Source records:
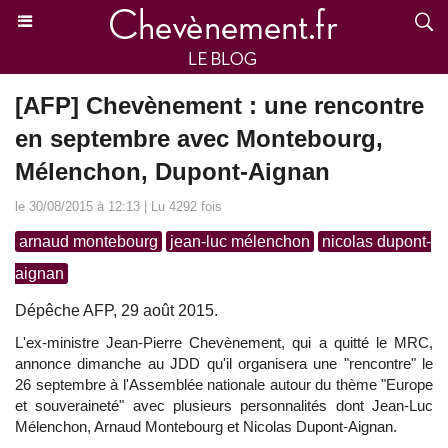
[AFP] Chevènement : une rencontre
en septembre avec Montebourg,
Mélenchon, Dupont-Aignan
le 30/08/2015 à 12:13 | Lu 4292 fois
arnaud montebourg
jean-luc mélenchon
nicolas dupont-
aignan
Dépêche AFP, 29 août 2015.
L'ex-ministre Jean-Pierre Chevènement, qui a quitté le MRC,
annonce dimanche au JDD qu'il organisera une "rencontre" le
26 septembre à l'Assemblée nationale autour du thème "Europe
et souveraineté" avec plusieurs personnalités dont Jean-Luc
Mélenchon, Arnaud Montebourg et Nicolas Dupont-Aignan.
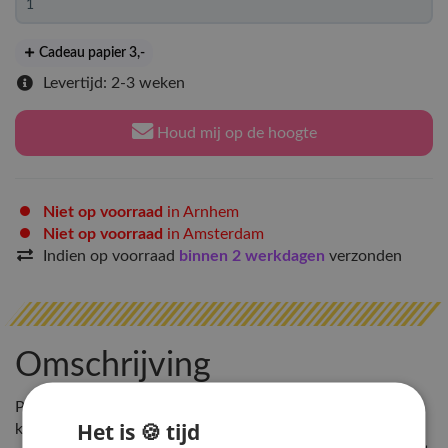
Cadeau papier 3
,-
Levertijd: 2-3 weken
Houd mij op de hoogte
Niet op voorraad
in Arnhem
Niet op voorraad
in Amsterdam
Indien op voorraad
binnen 2 werkdagen
verzonden
Omschrijving
Pre-order: Lightstick is momenteel niet op voorraad, maar
Het is 🍪 tijd
komt met de volgende Hey!Hallyu levering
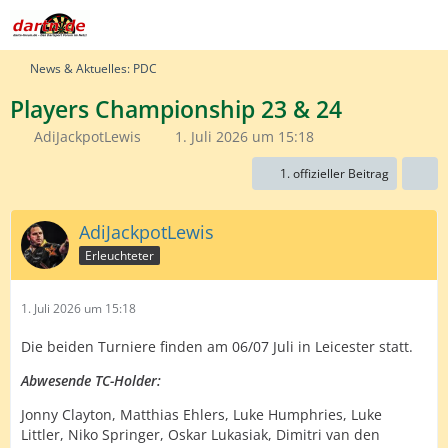
News & Aktuelles: PDC
Players Championship 23 & 24
AdiJackpotLewis
1. Juli 2026 um 15:18
1. offizieller Beitrag
AdiJackpotLewis
Erleuchteter
1. Juli 2026 um 15:18
Die beiden Turniere finden am 06/07 Juli in Leicester statt.
Abwesende TC-Holder:
Jonny Clayton, Matthias Ehlers, Luke Humphries, Luke
Littler, Niko Springer, Oskar Lukasiak, Dimitri van den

Aim of the task –
Having located the line containing "News & Aktuelles: PDC", set it down along with every line after it through the end of the data, reproducing each exactly.

Response –
News & Aktuelles: PDC
Players Championship 23 & 24
AdiJackpotLewis
1. Juli 2026 um 15:18
1. offizieller Beitrag
AdiJackpotLewis
Erleuchteter
1. Juli 2026 um 15:18
Die beiden Turniere finden am 06/07 Juli in Leicester statt.
Abwesende TC-Holder:
Jonny Clayton, Matthias Ehlers, Luke Humphries, Luke
Littler, Niko Springer, Oskar Lukasiak, Dimitri van den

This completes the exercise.